I'm going to undermine all my clever wisdom and sound like an idiot now by admitting that I don't quite understand the question. Do you mean when do I use the event system vs. when do I just have objects call each other directly in order to get optimal performance? Or is the question a more general one about "making stuff nice and maintanable" vs "making stuff fast"? I suppose my answer to both of those questions is broadly the same:

1. Don't optimise
2. (for experts only) Don't optimise yet

(Attributed to M. A. Jackson, I think)

It's important not to write grossly inefficient code, of course, but in the vast majority of cases it's decidedly unwise to choose speed over readability. I only optimise code after I've identified a performance problem, and run a profiler to ascertain the cause of it. With regards to my event system, I've never stress-tested it to see how many events I can throw around before incurring a performance hit, but it's never been a problem for me, nor do I ever think it will become one.

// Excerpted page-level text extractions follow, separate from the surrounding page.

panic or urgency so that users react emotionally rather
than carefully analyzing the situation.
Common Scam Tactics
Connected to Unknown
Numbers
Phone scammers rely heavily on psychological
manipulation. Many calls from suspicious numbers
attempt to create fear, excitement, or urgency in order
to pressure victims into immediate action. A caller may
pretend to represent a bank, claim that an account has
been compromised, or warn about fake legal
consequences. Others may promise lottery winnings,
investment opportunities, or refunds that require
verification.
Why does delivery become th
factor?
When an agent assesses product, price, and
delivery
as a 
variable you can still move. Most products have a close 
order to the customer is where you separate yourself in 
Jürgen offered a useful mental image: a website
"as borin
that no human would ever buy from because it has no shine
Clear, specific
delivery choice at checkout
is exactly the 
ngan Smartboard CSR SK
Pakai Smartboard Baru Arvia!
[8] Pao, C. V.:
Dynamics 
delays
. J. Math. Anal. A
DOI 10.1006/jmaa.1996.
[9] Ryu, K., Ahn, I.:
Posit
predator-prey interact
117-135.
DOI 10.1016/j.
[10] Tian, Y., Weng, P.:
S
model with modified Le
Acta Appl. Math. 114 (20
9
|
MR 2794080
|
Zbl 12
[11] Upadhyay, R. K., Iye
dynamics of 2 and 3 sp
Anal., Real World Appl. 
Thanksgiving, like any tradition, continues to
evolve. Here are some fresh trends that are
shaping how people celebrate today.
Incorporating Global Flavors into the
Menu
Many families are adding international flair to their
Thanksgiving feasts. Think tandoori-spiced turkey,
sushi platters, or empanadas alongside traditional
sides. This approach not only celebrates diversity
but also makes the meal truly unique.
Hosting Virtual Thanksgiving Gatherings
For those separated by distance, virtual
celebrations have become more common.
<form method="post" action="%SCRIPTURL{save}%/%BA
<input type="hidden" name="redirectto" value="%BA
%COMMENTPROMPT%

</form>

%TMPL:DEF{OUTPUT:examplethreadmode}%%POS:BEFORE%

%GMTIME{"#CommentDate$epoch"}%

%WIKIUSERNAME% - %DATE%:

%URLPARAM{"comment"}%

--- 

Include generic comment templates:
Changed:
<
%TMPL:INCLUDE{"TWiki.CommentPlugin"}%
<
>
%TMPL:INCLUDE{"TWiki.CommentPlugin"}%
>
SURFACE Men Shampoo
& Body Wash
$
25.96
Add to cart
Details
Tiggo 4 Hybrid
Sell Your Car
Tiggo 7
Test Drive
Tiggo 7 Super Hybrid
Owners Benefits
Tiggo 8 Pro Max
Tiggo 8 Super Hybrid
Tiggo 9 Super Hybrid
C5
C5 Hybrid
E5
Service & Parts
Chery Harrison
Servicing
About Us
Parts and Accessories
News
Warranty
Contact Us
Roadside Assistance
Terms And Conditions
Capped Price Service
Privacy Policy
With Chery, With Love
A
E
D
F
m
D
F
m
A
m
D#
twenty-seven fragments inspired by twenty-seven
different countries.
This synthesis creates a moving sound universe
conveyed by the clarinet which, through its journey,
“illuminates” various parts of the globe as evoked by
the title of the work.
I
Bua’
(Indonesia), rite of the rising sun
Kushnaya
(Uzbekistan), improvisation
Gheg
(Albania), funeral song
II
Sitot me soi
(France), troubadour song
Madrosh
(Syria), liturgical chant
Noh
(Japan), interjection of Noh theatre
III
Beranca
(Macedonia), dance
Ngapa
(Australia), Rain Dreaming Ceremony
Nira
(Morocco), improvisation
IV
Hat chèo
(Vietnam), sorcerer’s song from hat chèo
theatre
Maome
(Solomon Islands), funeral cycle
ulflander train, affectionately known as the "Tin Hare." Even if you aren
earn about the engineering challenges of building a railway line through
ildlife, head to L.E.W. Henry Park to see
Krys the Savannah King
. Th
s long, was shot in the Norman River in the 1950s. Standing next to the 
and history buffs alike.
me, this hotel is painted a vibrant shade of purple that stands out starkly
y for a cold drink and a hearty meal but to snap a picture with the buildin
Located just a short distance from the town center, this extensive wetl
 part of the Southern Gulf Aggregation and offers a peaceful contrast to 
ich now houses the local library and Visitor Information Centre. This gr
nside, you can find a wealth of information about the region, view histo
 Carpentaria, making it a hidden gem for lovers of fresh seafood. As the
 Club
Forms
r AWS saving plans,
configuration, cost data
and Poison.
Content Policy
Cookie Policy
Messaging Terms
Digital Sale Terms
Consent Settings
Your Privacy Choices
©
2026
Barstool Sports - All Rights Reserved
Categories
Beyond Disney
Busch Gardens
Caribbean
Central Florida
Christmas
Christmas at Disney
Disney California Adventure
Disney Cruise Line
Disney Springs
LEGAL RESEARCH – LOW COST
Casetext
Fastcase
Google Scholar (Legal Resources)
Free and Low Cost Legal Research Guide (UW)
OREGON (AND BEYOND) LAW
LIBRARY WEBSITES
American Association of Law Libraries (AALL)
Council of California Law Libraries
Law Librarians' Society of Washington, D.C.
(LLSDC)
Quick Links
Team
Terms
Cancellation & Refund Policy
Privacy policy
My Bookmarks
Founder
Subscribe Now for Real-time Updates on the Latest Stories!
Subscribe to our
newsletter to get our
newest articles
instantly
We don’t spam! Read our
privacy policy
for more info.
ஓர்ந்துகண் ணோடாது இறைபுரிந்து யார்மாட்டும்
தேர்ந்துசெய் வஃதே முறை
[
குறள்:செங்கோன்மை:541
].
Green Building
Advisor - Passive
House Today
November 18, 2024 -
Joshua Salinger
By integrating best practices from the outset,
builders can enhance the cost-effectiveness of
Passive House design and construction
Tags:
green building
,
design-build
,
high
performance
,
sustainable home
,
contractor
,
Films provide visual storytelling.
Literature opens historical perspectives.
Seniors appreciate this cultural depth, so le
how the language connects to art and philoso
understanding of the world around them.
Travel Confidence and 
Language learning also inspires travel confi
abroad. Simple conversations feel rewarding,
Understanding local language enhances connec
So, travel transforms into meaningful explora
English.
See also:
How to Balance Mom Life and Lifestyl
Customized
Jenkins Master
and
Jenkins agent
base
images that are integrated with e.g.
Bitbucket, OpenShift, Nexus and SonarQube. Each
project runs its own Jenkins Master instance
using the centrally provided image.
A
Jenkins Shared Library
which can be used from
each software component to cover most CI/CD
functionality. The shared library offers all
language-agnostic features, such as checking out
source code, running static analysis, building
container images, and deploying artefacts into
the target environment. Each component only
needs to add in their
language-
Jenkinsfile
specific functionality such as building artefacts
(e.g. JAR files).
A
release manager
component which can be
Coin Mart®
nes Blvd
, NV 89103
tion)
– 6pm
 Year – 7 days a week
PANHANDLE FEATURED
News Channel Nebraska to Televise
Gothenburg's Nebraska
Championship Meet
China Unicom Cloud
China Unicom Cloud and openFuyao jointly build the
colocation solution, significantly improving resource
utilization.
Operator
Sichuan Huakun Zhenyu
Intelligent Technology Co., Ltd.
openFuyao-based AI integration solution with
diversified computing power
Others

I was wondering about this, as I just used an event broadcast system for the first time the other week for 7DRL. My broadcaster didn't handle input, just game events. So it went like:

- input: player presses key or game entity makes decision
- input mapped to command (i.e. move, fire)
- command asks broadcaster to send event with data created by command (player moving, entity firing)

I did it like this so the input didn't deal with game-specific data requirements like xy positions, when it created the data packet to pass to the event broadcaster for the event (at least for the player -- the game entity input was of course tied in with the game).

Are there advantages/disadvantages to one approach over the other?

Unless I'm mistaken, the approach you described is pretty much the one I use. I have an InputMgr which knows basically nothing about the rest of the game. It updates to check for input (from a keyboard, mouse, joypad, whatever), and maps that to an action - i.e. it knows that "g" means that it should send a "throw grenade" event, but doesn't really know what a grenade is, who throws it, or any of that stuff. So then it asks the EventMgr to send a "throw grenade" event.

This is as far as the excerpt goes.